This is the same command as in the previous section, but now the -M option indicates to create multiple files instead of one larger, and the -L option with value '10GB' indicates to create files no larger than 10 GB. If your data set is larger than that, more files will be generated.

When unpacking these files, you can just point to the first file of the series without any additional options.

dmftar - the one tool for your archive data

In order to optimally use this service, data files are best stored in archive files with sizes usually much larger than their individual size. Because this can be difficult to achieve using standard tools like tar, the dmftar tool has been developed at SURF and is available on your HPC system to largely automate the archive and restore processes of your data files.

In short, dmftar is a wrapper for the Linux tool gnutar and automatically creates archive files of any size (default 100 GB) and can transfer them to the archive file system if necessary.

This page will briefly explain how to use the dmftar tool on the Data Archive, Lisa cluster or Snellius supercomputer.

Things to note

  • dmftar is currently only available on Snellius, Lisa and the Data Archive services
  • All commands are issued on the HPC system after logging in (see SSH Usage)
  • For remote archiving functionality (from system to system), key-based authentication needs to be set up
  • Please refer to the Data Archive Usage page for general guidelines concerning the data archiving on this service
  • When using dmftar please do not invoke too many processes at the same time, since that possibly stresses the storage facility.

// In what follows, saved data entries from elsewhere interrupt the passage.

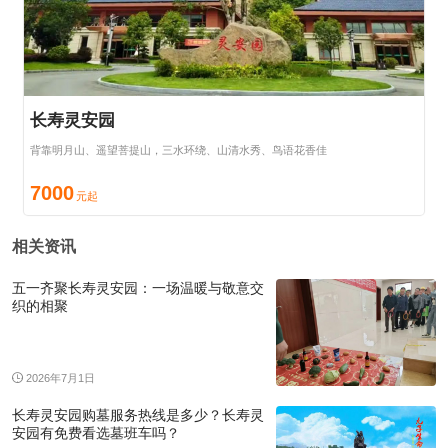
长寿灵安园
背靠明月山、遥望菩提山，三水环绕、山清水秀、鸟语花香佳
7000
相关资讯
五一齐聚长寿灵安园：一场温暖与敬意交
织的相聚
2026年7月1日
长寿灵安园购墓服务热线是多少？长寿灵
安园有免费看选墓班车吗？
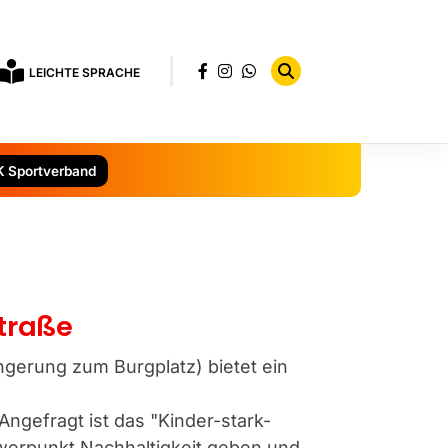
LEICHTE SPRACHE
K Sportverband
Straße
ängerung zum Burgplatz) bietet ein
Angefragt ist das "Kinder-stark-
erpunkt Nachhaltigkeit geben und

If your data can be slowly archived, use staging jobs on the Cartesius and Lisa systems.

Getting help

Please type the following command to get insight on how to use the dmftar tool:

dmftar --help

The first few lines will briefly explain how the tool can be used:

usage: dmftar -c       [options] -f [[USER@]REMOTE:]DEST/ [FILE|DIR ..]
or:    dmftar -x       [options] -f [[USER@]REMOTE:]DIR/ [PATTERN ..]
or:    dmftar -t|-d|-V [options] -f [[USER@]REMOTE:]DIR/
or:    dmftar -i                 -f DIR/

As is visible, the tool supports various operational modes and can be used to create or extract archive files locally or remotely. Add a pattern during extraction to extract only the files you need from an archive.

The operational modes are:

  -c, --create             Create a new archive
  -t, --list               List archive contents
  -x, --extract            Extract archive
  -d, --download           Download remote archive
  -V, --verify             Verify volume checksums
      --verify-content     Compare archive index with directory entries
  -i, --interactive        Interactively browse and extract local archive
      --regen-index        Re-create the index files
      --regen-checksum     Re-create volume checksums
      --delete-archive     Delete archive (*no* questions asked)
  -f, --archive=DIR        Set local or remote archive directory

Not all modes are discussed here, but you are free to use them on any system.

Default usage

In many cases, the tarring of a folder is sufficient to efficiently archive any data on the archive file system. For example, to archive a folder called 'data' for the long term, issue the following command:

dmftar -c -f data.dmftar data/

This will create an additional folder called data.dmftar which contains the tarred equivalent of the original folder in files (also called volumes) of 100 GB in size. In case tarring is successful, the original folder can be removed and the folder data.dmftar can be transferred to the archive file system using standard copy commands like cp or mv.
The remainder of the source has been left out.